Arriving mid-morning we found our way to the main square and, after a gruelling 25 minute journey from The Hague, ordered some refreshments from one of the restaurants. Revived we wandered around the canal-side streets until we found ourselves confronted by a man wearing traditional Dutch costume.
This, it turned out, was one of the ten people who now make up the once mighty Guild of Porters. The old Guild building was open and we could go inside and have a guided tour. From the 14th Century onwards, the porters were the preeminent guild in Schiedam. When a ship needed unloading a bell would ring and members of the guild had seven minutes to reach the building to be allotted work.
They used to carry barrels full of grain that weighed 80kg, which is basically the same as carrying me (perhaps with an additional kilo or two!). It was well paid and a prized job to have. Like all guilds, entry was difficult and strict, but once in you were looked after for the rest of your life. Essentially it was an early contributions-based welfare system.

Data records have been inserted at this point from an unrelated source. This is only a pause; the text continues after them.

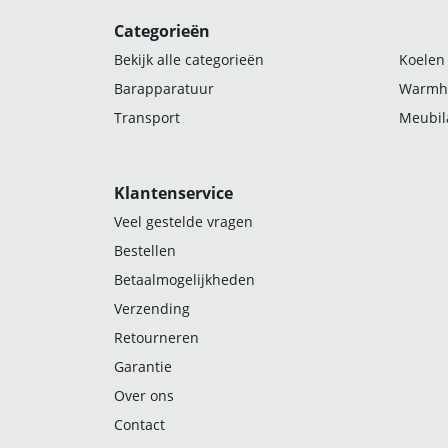
Categorieën
Bekijk alle categorieën
Koelen
Barapparatuur
Warmh
Transport
Meubila
Klantenservice
Veel gestelde vragen
Bestellen
Betaalmogelijkheden
Verzending
Retourneren
Garantie
Over ons
Contact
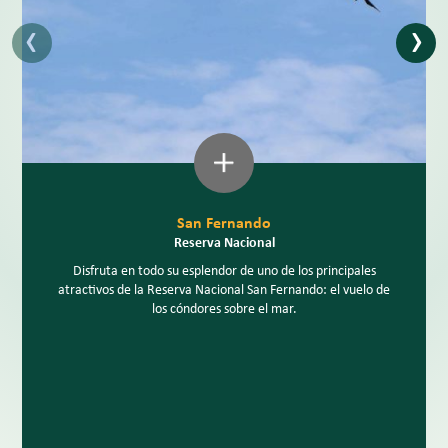
‹
›
San Fernando
Reserva Nacional
Disfruta en todo su esplendor de uno de los principales
atractivos de la Reserva Nacional San Fernando: el vuelo de
los cóndores sobre el mar.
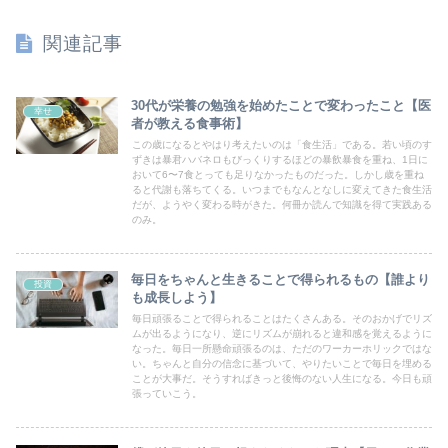
関連記事
30代が栄養の勉強を始めたことで変わったこと【医
幸せ
者が教える食事術】
この歳になるとやはり考えたいのは「食生活」である。若い頃のす
ずきは暴君ハバネロもびっくりするほどの暴飲暴食を重ね、1日に
おいて6〜7食とっても足りなかったものだった。しかし歳を重ね
ると代謝も落ちてくる。いつまでもなんとなしに変えてきた食生活
だが、ようやく変わる時がきた。何冊か読んで知識を得て実践ある
のみ。
毎日をちゃんと生きることで得られるもの【誰より
投資
も成長しよう】
毎日頑張ることで得られることはたくさんある。そのおかげでリズ
ムが出るようになり、逆にリズムが崩れると違和感を覚えるように
なった。毎日一所懸命頑張るのは、ただのワーカーホリックではな
い。ちゃんと自分の信念に基づいて、やりたいことで毎日を埋める
ことが大事だ。そうすればきっと後悔のない人生になる。今日も頑
張っていこう。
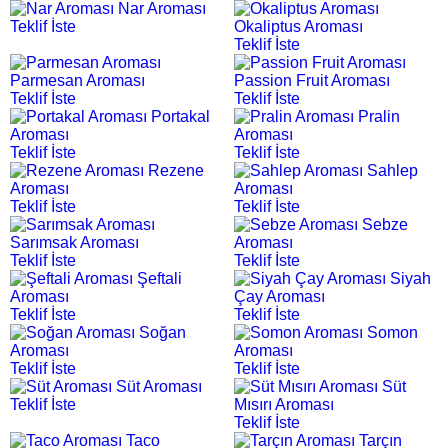
Nar Aroması
Teklif İste
Okaliptus Aroması
Teklif İste
Parmesan Aroması
Passion Fruit Aroması
Teklif İste
Teklif İste
Portakal
Pralin
Aroması
Aroması
Teklif İste
Teklif İste
Rezene
Sahlep
Aroması
Aroması
Teklif İste
Teklif İste
Sebze
Sarımsak Aroması
Aroması
Teklif İste
Teklif İste
Şeftali
Siyah
Aroması
Çay Aroması
Teklif İste
Teklif İste
Soğan
Somon
Aroması
Aroması
Teklif İste
Teklif İste
Süt Aroması
Süt
Teklif İste
Mısırı Aroması
Teklif İste
Taco
Tarçın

A fabulous history is just one of many reasons to visit Schiedam. My personal favourite is that this lovely town is also home of the Patron Saint of Ice Skaters. This may seem like a pointless thing to be patron saint of, but the Dutch take ice skating very seriously. Saint Lidwina was 15 years old when she fell ice skating, her broken rib never healed and she was confined to bed for the rest of her days.
Afterwards she’s alleged to never have eaten or slept – some 38 years – but happily shed bones and internal organs while bleeding copiously from the ears, eyes and mouth without harm. When she wasn’t doing this, she was giving succour to the poor and being a mystic who visited the Holy Land during ‘visions’. History is silent on the role of jenever in these visions.